Tetsuya only stays in the doorway, useless and numb.

Seijuurou pulls the rest of his body over the edge of his bed with his arms, the effort making his veins strain. Tetsuya has no doubt that somewhere, sometime, he was built with muscle instead of glass, but there’s no sign of it now.

He’s tall enough that his feet can brush the floor, and Seijuurou looks down. It reminds Tetsuya of a child at the beach testing the waters for the first time. He can almost taste salt.

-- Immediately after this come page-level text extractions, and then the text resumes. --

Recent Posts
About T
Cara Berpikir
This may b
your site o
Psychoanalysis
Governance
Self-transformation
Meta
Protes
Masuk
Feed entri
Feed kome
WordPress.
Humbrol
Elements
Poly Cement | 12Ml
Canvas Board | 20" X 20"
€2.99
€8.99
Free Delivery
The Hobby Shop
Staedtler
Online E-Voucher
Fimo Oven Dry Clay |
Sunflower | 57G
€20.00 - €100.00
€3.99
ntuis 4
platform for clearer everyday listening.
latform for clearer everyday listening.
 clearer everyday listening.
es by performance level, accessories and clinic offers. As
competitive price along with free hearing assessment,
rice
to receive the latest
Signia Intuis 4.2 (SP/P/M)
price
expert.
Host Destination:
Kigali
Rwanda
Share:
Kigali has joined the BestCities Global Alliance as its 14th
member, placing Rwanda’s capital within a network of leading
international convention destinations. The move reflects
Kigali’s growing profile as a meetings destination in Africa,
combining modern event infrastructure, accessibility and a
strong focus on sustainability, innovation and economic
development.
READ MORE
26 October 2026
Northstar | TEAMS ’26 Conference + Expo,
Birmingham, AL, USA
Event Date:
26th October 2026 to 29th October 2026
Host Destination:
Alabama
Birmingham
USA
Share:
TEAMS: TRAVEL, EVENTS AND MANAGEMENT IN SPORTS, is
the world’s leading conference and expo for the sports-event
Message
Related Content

Seijuurou closes his eyes, and Tetsuya can tell he’s gritting his teeth. He pushes himself off the edge of the bed.

The doctor catches him before he hits the ground. “I don’t--”

“I’m going to walk,” Seijuurou says again, but this time, it’s a promise of something different. Tetsuya can’t see his face, and knows it’s for the better. “Just give it another day. I was tired today, that’s all.”

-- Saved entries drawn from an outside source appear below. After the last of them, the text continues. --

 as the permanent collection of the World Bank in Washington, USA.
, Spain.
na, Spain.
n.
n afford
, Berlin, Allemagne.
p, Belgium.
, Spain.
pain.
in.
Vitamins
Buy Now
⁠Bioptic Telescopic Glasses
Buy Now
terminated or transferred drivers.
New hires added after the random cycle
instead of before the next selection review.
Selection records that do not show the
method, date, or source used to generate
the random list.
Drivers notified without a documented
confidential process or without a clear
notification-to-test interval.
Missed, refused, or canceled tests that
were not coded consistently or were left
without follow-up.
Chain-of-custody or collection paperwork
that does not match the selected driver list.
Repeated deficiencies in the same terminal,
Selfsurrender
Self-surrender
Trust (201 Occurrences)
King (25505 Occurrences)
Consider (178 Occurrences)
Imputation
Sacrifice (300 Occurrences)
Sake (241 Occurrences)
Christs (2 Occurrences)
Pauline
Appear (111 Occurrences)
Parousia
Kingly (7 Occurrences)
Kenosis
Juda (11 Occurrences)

The doctor smiles and it makes Tetsuya sick.

.

.

“It’s okay,” Tetsuya says,  _again,_ before he can stop himself. It’s unlike him to lose control over his words, but it seems to be happening more and more. Seijuurou doesn’t look away from the window. “Glass isn’t strong enough to carry stars, anyway.”

.

.

Tetsuya tries to think of the last time he held a paintbrush instead of a crutch, and isn’t surprised when he cannot.

.

.

They’re on the balcony again when Seijuurou points to one of the constellations and traces its breath with his finger, his eyes. He has a fluidity to the way he moves, the kind of rose-thorn grace Tetsuya knows he won’t be able to capture in all the shades the world has to offer.

(He tries anyway.)

“That one is Eridanus,” Seijuurou says, tugging on Tetsuya’s arm. His hands are warm. “Do you see it?”

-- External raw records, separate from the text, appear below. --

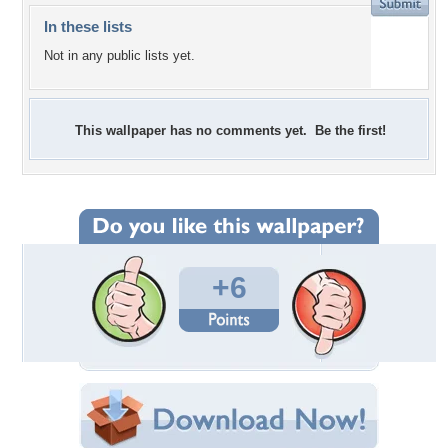
In these lists
Not in any public lists yet.
This wallpaper has no comments yet. Be the first!
+6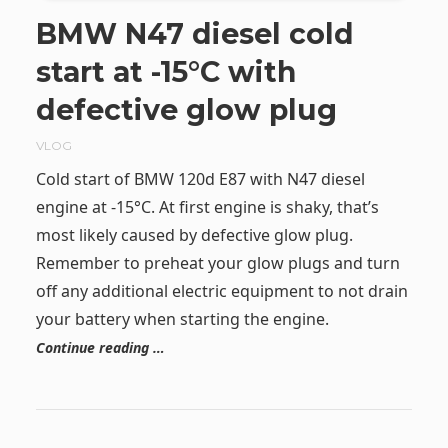
BMW N47 diesel cold
start at -15°C with
defective glow plug
VLOG
Cold start of BMW 120d E87 with N47 diesel
engine at -15°C. At first engine is shaky, that’s
most likely caused by defective glow plug.
Remember to preheat your glow plugs and turn
off any additional electric equipment to not drain
your battery when starting the engine.
Continue reading …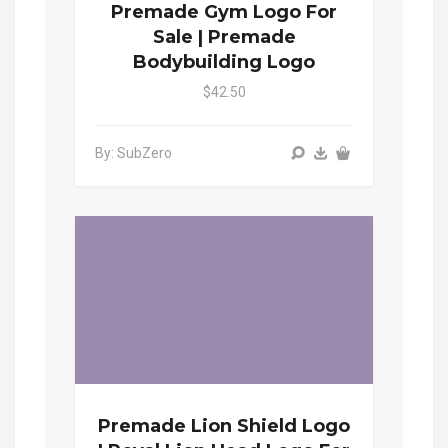
Premade Gym Logo For
Sale | Premade
Bodybuilding Logo
$42.50
By: SubZero
Premade Lion Shield Logo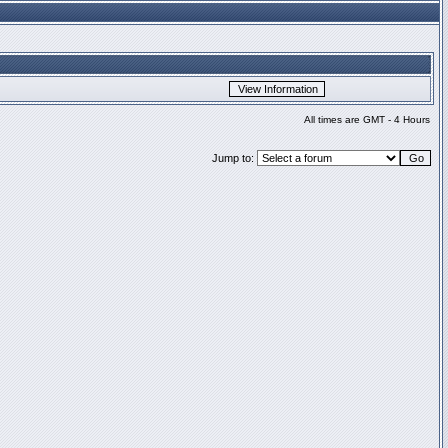
All times are GMT - 4 Hours
Jump to:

Tetsuya sees it shapes in white-gold, and nods. “Do you know any others?” Tetsuya says. The spaces between make pictures of their own, and when Tetsuya blinks, they fade.

“No,” Seijuurou says. “I only know that one.”

“Oh,” Tetsuya says. There isn’t anything remarkable about the constellation at all - its outline is jagged in all the ways it isn’t, and Tetsuya struggles to make sure it keeps it shape in the first place.

“I’m a dancer, you know,” Seijuurou says, and it makes awful  _sense_ : the song, the dance (the walk the wheelchair the promise).

“I could kind of tell,” Tetsuya admits. “I’m a painter.” Something isn’t quite right. “Or I used to be.”

Seijuurou looks at him, and Tetsuya can’t tell what he’s thinking. “Why don’t you paint anymore?”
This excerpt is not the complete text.